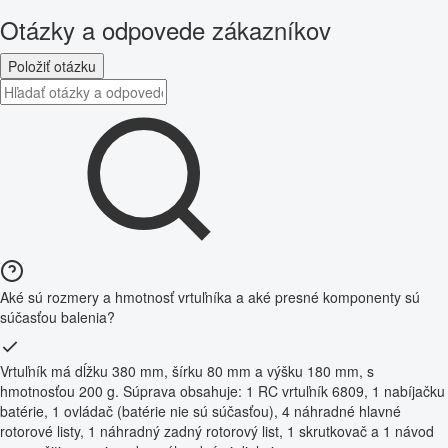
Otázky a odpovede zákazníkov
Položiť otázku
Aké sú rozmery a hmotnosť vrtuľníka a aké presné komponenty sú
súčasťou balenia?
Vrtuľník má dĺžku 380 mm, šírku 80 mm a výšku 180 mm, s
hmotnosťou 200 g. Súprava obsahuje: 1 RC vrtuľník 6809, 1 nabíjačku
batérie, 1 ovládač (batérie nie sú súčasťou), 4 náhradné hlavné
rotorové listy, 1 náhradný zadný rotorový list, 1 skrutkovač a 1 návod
··········
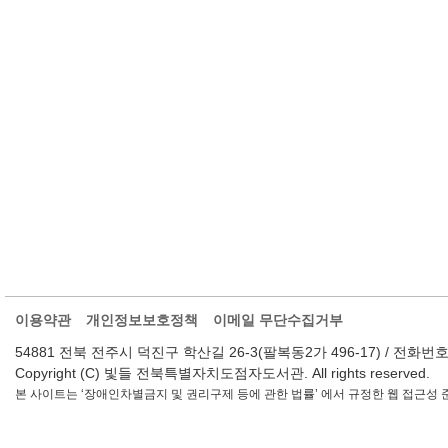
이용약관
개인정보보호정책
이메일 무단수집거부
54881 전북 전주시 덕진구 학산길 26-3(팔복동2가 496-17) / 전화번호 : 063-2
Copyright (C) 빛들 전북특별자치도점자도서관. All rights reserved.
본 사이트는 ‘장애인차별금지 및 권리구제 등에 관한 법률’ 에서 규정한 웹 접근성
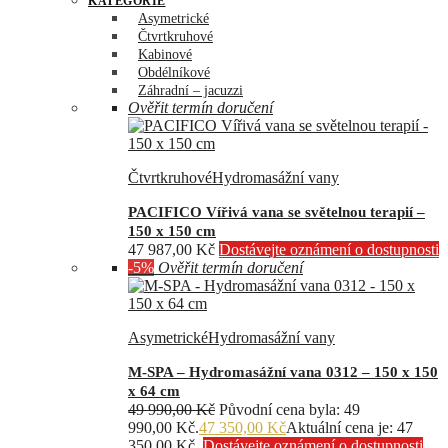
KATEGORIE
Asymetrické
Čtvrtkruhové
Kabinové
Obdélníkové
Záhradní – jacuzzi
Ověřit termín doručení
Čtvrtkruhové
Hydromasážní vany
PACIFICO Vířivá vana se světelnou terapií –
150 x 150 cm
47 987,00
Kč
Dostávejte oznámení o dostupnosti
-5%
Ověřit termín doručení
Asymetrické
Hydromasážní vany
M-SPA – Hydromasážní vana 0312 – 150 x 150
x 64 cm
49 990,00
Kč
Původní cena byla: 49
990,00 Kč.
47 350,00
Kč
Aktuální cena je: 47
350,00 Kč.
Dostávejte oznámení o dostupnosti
··········
Activity
Reproduce, character for character, only the lines of the preceding data that start at the line with "Otázky a odpovede zákazníkov" and end at the line with "rotorové listy, 1", both included.

Your solution
Otázky a odpovede zákazníkov
Položiť otázku
Aké sú rozmery a hmotnosť vrtuľníka a aké presné komponenty sú
súčasťou balenia?
Vrtuľník má dĺžku 380 mm, šírku 80 mm a výšku 180 mm, s
hmotnosťou 200 g. Súprava obsahuje: 1 RC vrtuľník 6809, 1 nabíjačku
batérie, 1 ovládač (batérie nie sú súčasťou), 4 náhradné hlavné
rotorové listy, 1 náhradný zadný rotorový list, 1 skrutkovač a 1 návod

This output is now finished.